--- Exercise material ---

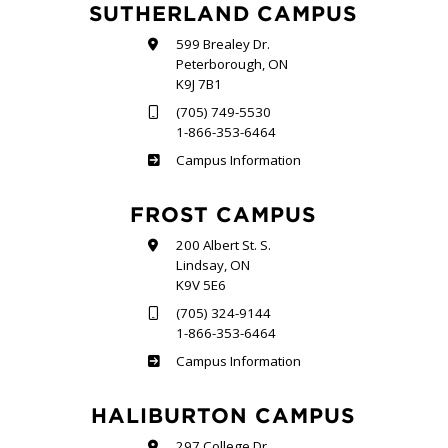
SUTHERLAND CAMPUS
599 Brealey Dr.
Peterborough, ON
K9J 7B1
(705) 749-5530
1-866-353-6464
Sutherland
Campus Information
FROST CAMPUS
200 Albert St. S.
Lindsay, ON
K9V 5E6
(705) 324-9144
1-866-353-6464
Frost
Campus Information
HALIBURTON CAMPUS
297 College Dr.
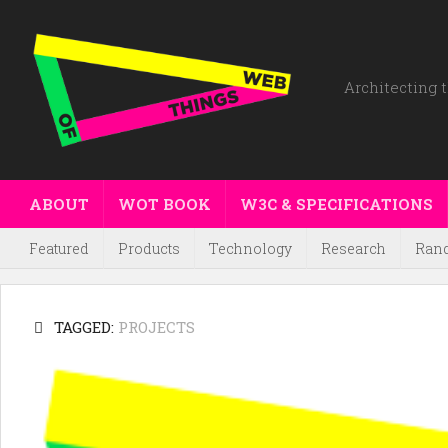
Architecting t
ABOUT
WOT BOOK
W3C & SPECIFICATIONS
Featured
Products
Technology
Research
Ran
TAGGED:
PROJECTS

---

* [Task brief]: What you write must match, line for line, the records from the line containing "Peterborough, ON" through the last line, with every picture left out.

* [Exercise answer]:
Peterborough, ON
K9J 7B1
(705) 749-5530
1-866-353-6464
Sutherland
Campus Information
FROST CAMPUS
200 Albert St. S.
Lindsay, ON
K9V 5E6
(705) 324-9144
1-866-353-6464
Frost
Campus Information
HALIBURTON CAMPUS
297 College Dr.
Architecting t
ABOUT
WOT BOOK
W3C & SPECIFICATIONS
Featured
Products
Technology
Research
Ran
TAGGED:
PROJECTS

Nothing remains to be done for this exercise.